Problem to solve: In the entries below, the lines from the one with "detektivbyrå - Maskoten" through the one with "hemlighet och en" are to be copied exactly; both ends count.

Saved data entries:
-.-.-

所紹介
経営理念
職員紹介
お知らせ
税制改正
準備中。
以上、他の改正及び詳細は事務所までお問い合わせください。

-.-.-

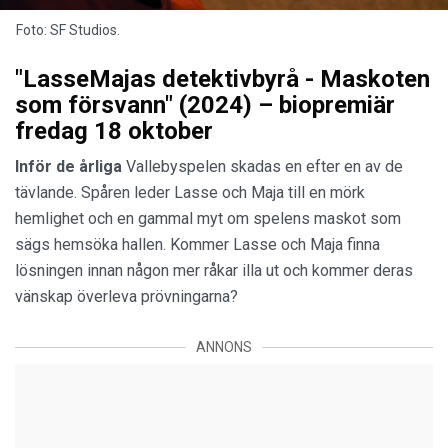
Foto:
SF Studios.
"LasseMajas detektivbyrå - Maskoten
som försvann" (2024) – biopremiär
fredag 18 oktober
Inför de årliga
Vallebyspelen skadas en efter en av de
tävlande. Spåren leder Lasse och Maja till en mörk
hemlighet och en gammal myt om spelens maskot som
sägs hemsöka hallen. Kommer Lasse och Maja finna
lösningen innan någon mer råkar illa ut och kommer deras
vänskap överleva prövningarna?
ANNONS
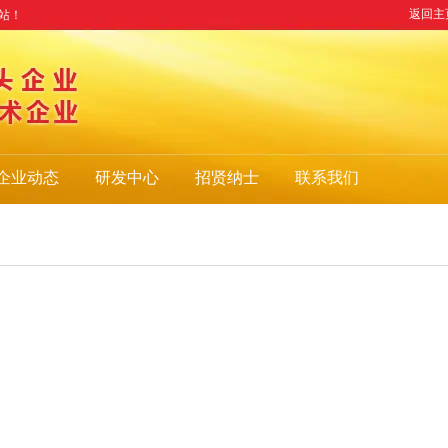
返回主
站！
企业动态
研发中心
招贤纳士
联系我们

-.-.-

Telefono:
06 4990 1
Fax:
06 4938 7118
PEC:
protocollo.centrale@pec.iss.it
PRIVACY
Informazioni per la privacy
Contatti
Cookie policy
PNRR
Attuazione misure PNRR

-.-.-

Your solution:
"LasseMajas detektivbyrå - Maskoten
som försvann" (2024) – biopremiär
fredag 18 oktober
Inför de årliga
Vallebyspelen skadas en efter en av de
tävlande. Spåren leder Lasse och Maja till en mörk
hemlighet och en gammal myt om spelens maskot som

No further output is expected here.